I personally think VR will come back and be the next big thing.  The Wii helped pave the way for motion-sensitive controlling, all we need now is a device that allows for a 90 to 180 degree view of a virtual landscape.  Even Harvest Moon would kick butt like that and finally people would stop complaining about gamers all being wussy couch potatoes.


----------



## Zero_Point (Jul 3, 2007)

I would simply love to see how robotics technology holds up by that time. And I agree with Bloodangel, if we're dumb enough to create a machine capable of enslaving humanity, then we damn-well deserved it.


----------



## TundraWolfBlade (Jul 3, 2007)

By 2020, well have glasses that can access the internet and actually do stuff.  Well also be going through the first stages of powered armor development for infantry.


----------



## thebeast76 (Jul 3, 2008)

By 2020, Warfare will have evolved into us just shooting missiles at each other, and patrolling the seas in unmanned nuclear submarines.


----------



## Runefox (Jul 3, 2008)

addik said:


> xbox using your fucking brain as a controller, no more 'neuronal delays' and the fastest gaming possible. i have no idea, xbox 1080?



PC.



			
				amtrak88 said:
			
		

> I think perhaps by 2020 Intel or AMD will develop optical or laser technology in processors



Ding.



			
				TundraWolfBlade said:
			
		

> By 2020, well have glasses that can access the internet and actually do stuff.



Dong.



			
				TundraWolfBlade said:
			
		

> Well also be going through the first stages of powered armor development for infantry.



Kaboom.

While we're at it:

Chameleon Displays

And come on, guys, 2020 isn't that far away. It's a decade away. Aside from computer technology, how far have we really come in the past ten years to make the next ten years expected to be filled with amazing, wonderful things? Of course there will be some, but it won't be to the extreme of having an entirely unmanned navy/air force and so on.


----------



## amtrack88 (Jul 4, 2008)

Apple will release the iPod Bio. The first commercial music player to be surgically implanted and attached to central locations of your brain for uninterrupted and the clearest enjoyment. Steve Jobs runs for 2020 election after much success.


----------



## Anonymous1157 (Jul 4, 2008)

I'd settle for a GeForce 12-series and mainstream multi-socket Intel Core 3 enabled motherboards.

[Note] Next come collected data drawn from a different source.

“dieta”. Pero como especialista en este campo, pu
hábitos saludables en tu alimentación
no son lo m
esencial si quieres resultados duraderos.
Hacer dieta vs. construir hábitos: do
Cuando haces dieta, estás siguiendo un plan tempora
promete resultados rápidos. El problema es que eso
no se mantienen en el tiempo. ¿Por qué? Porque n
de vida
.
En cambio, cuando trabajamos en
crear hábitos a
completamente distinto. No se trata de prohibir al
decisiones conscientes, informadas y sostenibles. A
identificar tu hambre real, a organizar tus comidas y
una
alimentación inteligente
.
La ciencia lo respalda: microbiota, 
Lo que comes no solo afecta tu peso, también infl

... Why am I the only freak being realistic here? Honestly, that which I have just said will happen in ten years at absolute worst. (Look how quickly we went from GeForce 7 to 9. A year? Maybe two since I'm not completely sure?)


----------



## Runefox (Jul 4, 2008)

Actually, now we have the GeForce 280, or, by the old metric, GeForce 0.28.


----------



## Dragon-Commando (Jul 5, 2008)

As someone already posted, optical CPUs arn't that far off, I've actualy known about the development of them for several years now. They are the only other way forward than just adding more cores, which seems to be the trend right now.

But consider that multi block processors where considered the way forward only a fue years ago, things can change alot in a matter of 5 years. Windows XP even has support for multi block, up to 32 physical CPUs. But the idea was scrapped because someone came up with a better plan, multipule cores on one chip.


----------



## Anonymous1157 (Jul 5, 2008)

Runefox said:


> Actually, now we have the GeForce 280, or, by the old metric, GeForce 0.28.

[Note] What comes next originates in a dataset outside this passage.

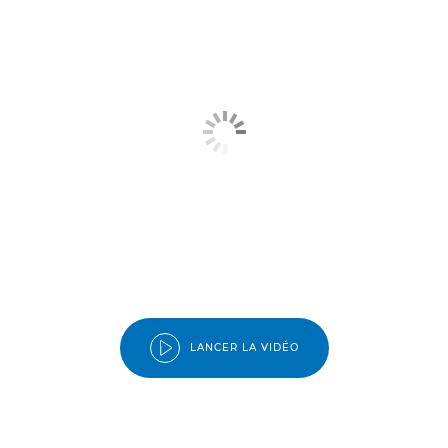
LANCER LA VIDÉO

Yea, I've been meaning to ask someone. What the crap did they do to the numbering system? Is it a completely new design or just the next series up from GeForce 9?

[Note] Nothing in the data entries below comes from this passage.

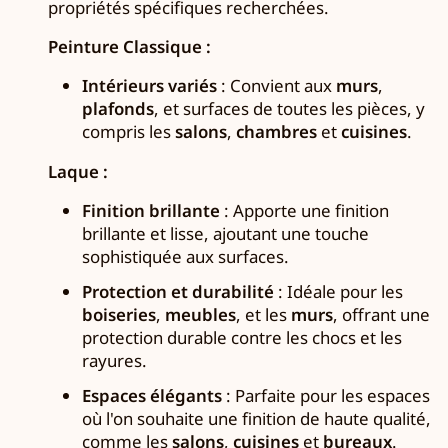
propriétés spécifiques recherchées.
Peinture Classique :
Intérieurs variés
: Convient aux
murs
,
plafonds
, et surfaces de toutes les pièces, y
compris les
salons
,
chambres
et
cuisines
.
Laque :
Finition brillante
: Apporte une finition
brillante et lisse, ajoutant une touche
sophistiquée aux surfaces.
Protection et durabilité
: Idéale pour les
boiseries
,
meubles
, et les
murs
, offrant une
protection durable contre les chocs et les
rayures.
Espaces élégants
: Parfaite pour les espaces
où l'on souhaite une finition de haute qualité,
comme les
salons
,
cuisines
et
bureaux
.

Backplane based computers look awesome to me. Anyone think they might be mainstream by 2020? It definitely makes vital component upgrades simpler. (Which would really be helpful in some cases. My dad has a system with an unusable PS/2 chipset.)


----------



## Monak (Jul 6, 2008)

I figure it this way , laser processors and photonic harddrives are a couple years away , so by 2020 we will have taken the greatest advancements we make in the 21st century and *CRAM THEM IN A 5 TERABYTE iSNOB* No one realizes that we would be so much further if we didn't impliment ground breaking tech to make crappy entertainment products , like carbon nanotubes to make a self repairing flatscreen display when so many other things could benifit from it.  Stop being so trendy and the world will go far.  As for my own personal want I would like to see first contact on some level with an alien race by 2020.


----------



## AlexInsane (Jul 6, 2008)

Nothing will change.

Bush Jr. Jr., the Antichrist, will be in office. The war on "Terror, oil, and those freaky Muslims" will still be going on. Your average Joe won't be able to tell you the difference between Germany and Bohemia, and his children will all be cracked out on Ritalin while his wife is off screwing her boss at the law firm.


----------



## Adelio Altomar (Jul 6, 2008)

Me? I don't give a shit about people constant rambling about how "technology will be amazing" and "will take us to new heights" and "that it will be the cornerstone of our future," to me it will still be crappy, buggy, and full of fail because it just never will be perfect. Even the "latest in hi-tech" has a bunch of problems that I can't do anything about. And, when you can do something about it, it costs a good chunk of money to do so, sometimes half your paycheck!


----------



## amtrack88 (Jul 6, 2008)

It will all be just like Blade Runner!

Oh wait.


----------